Criminal groups attack hotel computer systems using methods such as “spear phishing” (a targeted cyberattack against an organization or individual) or they hack into the hotel’s WiFi, explains Maximilian Heinemeyer, vice president of the cyber innovation at Darktrace, a cybersecurity technology company.
After hacking the hotel’s Wi-Fi, a cybercriminal can install “keyloggers” – malware on the victim’s device that records everything they type and sends a log of the activity to the pirate.
The opportunities for customer data attacks exist because the quality of cybersecurity in hotels, airlines, and car rental companies varies. Another contributing factor is the extent of “interconnectedness” between corporate IT systems and data, says Sherron Burgess, senior vice president and chief information security officer at BCD Travel, a global travel agent for travelers. businesses.
BCD responded to the threat by using “vulnerability management” technology to find security vulnerabilities in its IT systems and adopted recognized cybersecurity standards, including ISO 270001. This states that vendors and business partners adhere to minimum cybersecurity standards, including the use of firewalls and data encryption − and that security is audited regularly. “Anyone can do pretty well for a month,” Burgess points out.
Regulators are also putting pressure. In the United States, the Transportation Security Administration issued guidelines requiring rail operators and pipeline companies to strengthen cybersecurity against ransomware attacks and other threats. They are also required to implement an “emergency and recovery plan” in terms of cybersecurity.
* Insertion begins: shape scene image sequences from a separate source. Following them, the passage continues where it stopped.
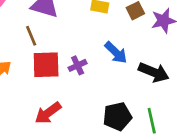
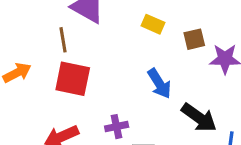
purple cross: (78, 65) -> (117, 127), moved

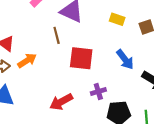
red square: (73, 79) -> (81, 58), moved

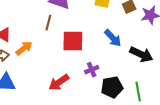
brown line: (57, 35) -> (48, 23), turned 35

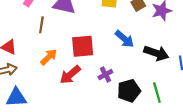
brown line: (48, 23) -> (41, 25), moved
orange arrow: (24, 48) -> (49, 57), moved
red arrow: (59, 82) -> (70, 75), moved

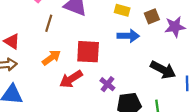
blue arrow: (124, 39) -> (128, 36), moved, turned -48
purple cross: (105, 74) -> (107, 84), turned -32

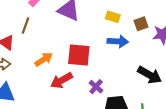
brown line: (49, 23) -> (25, 25), moved

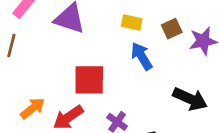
blue arrow: (118, 41) -> (142, 56), turned -120
orange arrow: (44, 59) -> (33, 108), moved

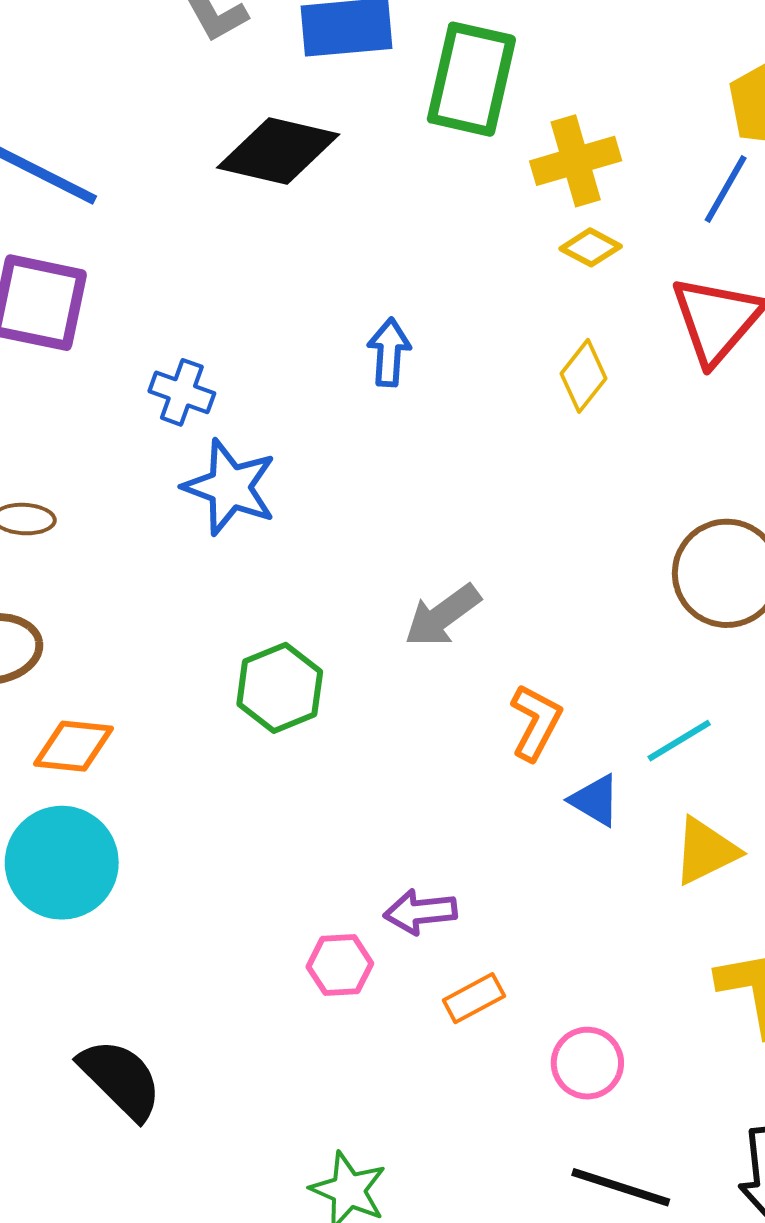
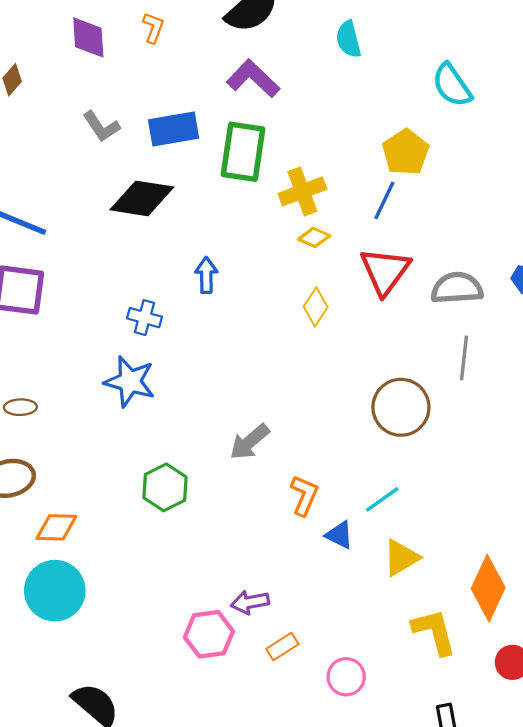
blue arrow: (389, 352) -> (206, 275), moved
blue cross: (182, 392) -> (144, 318), moved
pink hexagon: (340, 965) -> (209, 634), size x1.4

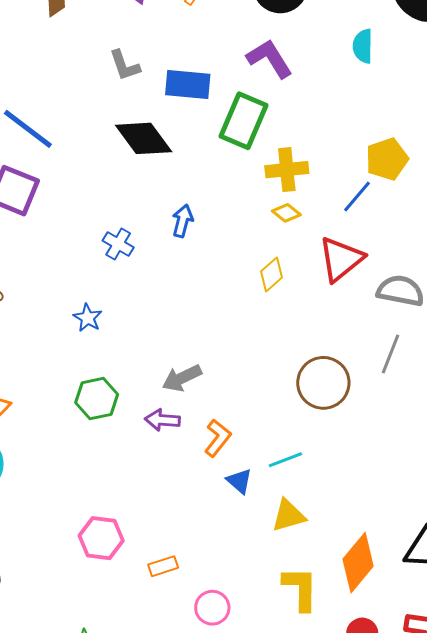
black diamond: (142, 198) -> (144, 138), turned 30
blue star: (130, 382) -> (88, 318), moved, size x0.6
purple arrow: (250, 602) -> (162, 420), moved

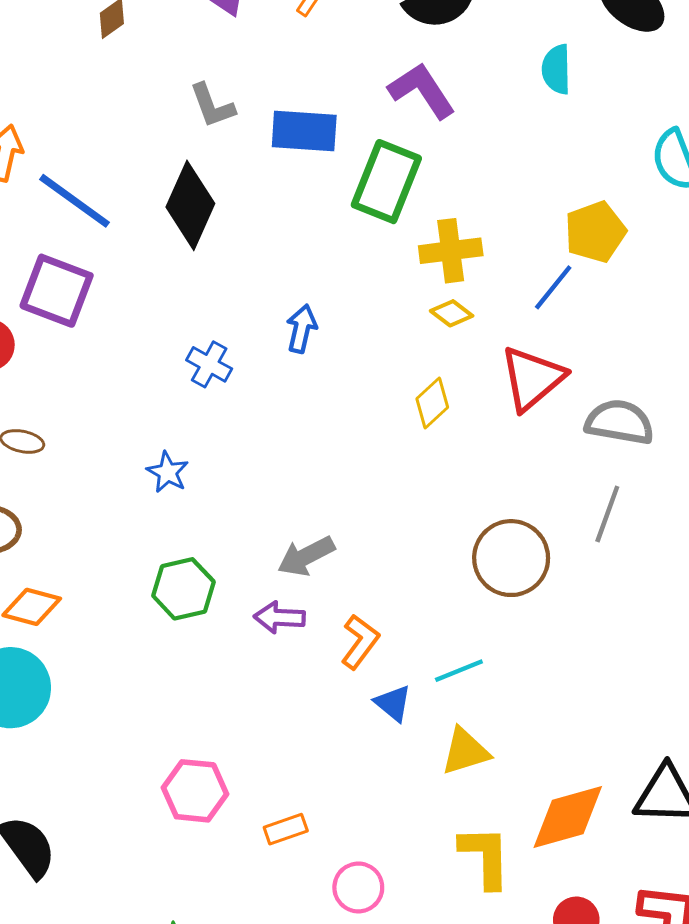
black diamond: (144, 138) -> (190, 205), moved, turned 62
orange diamond: (358, 563) -> (568, 817), turned 36

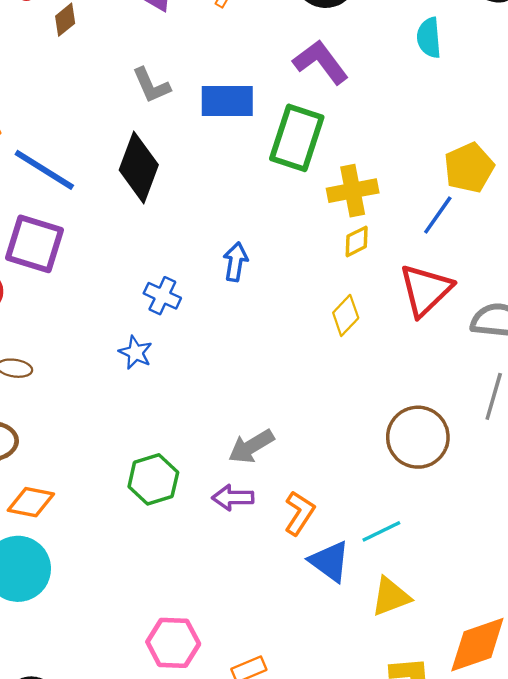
yellow diamond: (452, 313) -> (357, 241), turned -60
blue star: (168, 472) -> (135, 353), moved
blue triangle: (393, 703) -> (330, 561), size x1.4

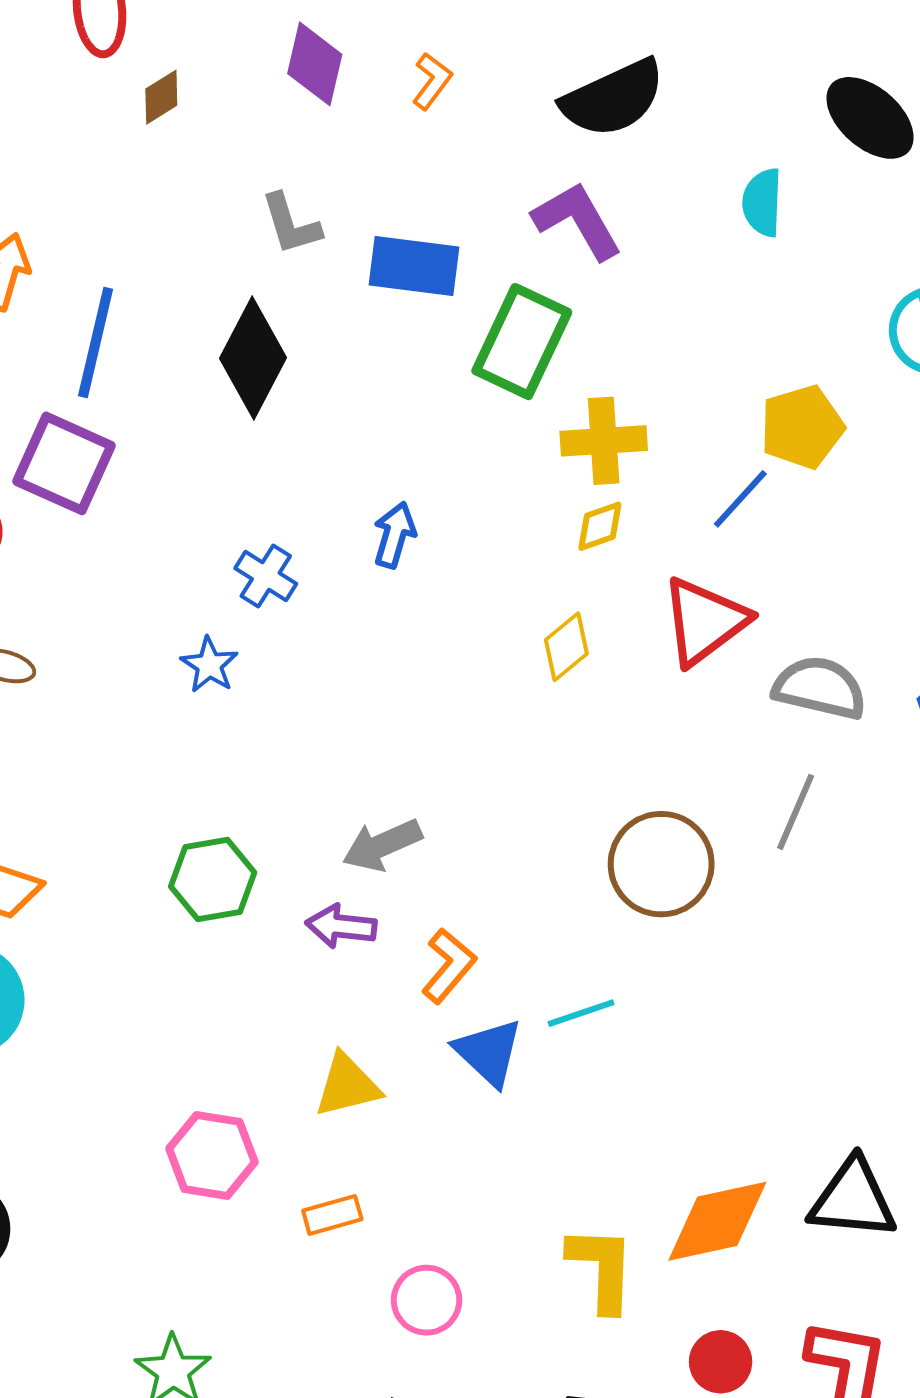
blue line: (44, 170) -> (96, 342), turned 64
yellow triangle: (391, 597) -> (347, 1085), moved

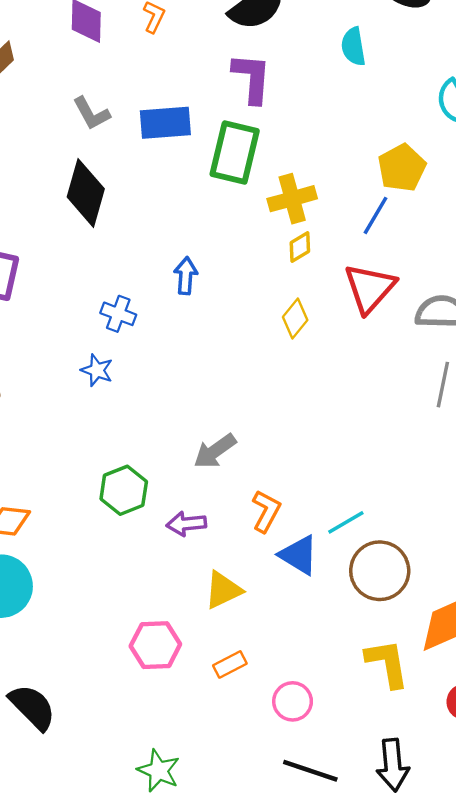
purple L-shape: (577, 221) -> (252, 78), turned 46
brown circle: (661, 864) -> (380, 571), moved
purple arrow: (341, 926) -> (186, 524), moved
Similarly, the European Commission has published proposals to update and strengthen cybersecurity rules for networks and information systems, including holding senior managers accountable if their company fails to comply with the directive. This directive applies to travel agencies, confirms Paul McKay, cybersecurity and risk analyst at Forrester, a research firm.
However, cyber threats to the travel and transportation industries are not expected to diminish as the ransomware boom continues and transportation companies connect more sensors and industrial devices to the internet.
Operators are therefore advised to detect and address risks – or at least minimize the damage caused by any security breaches – with standard cybersecurity software, staff training and well-honed “incident response”.
Too often, however, transportation and travel companies take a “reactive” approach to cybersecurity and can only review it after a breach, Mitiga’s Henton warns. This may improve the situation in the short term, but “don’t [tackle] persistent problems or lead to cultural change,” he says.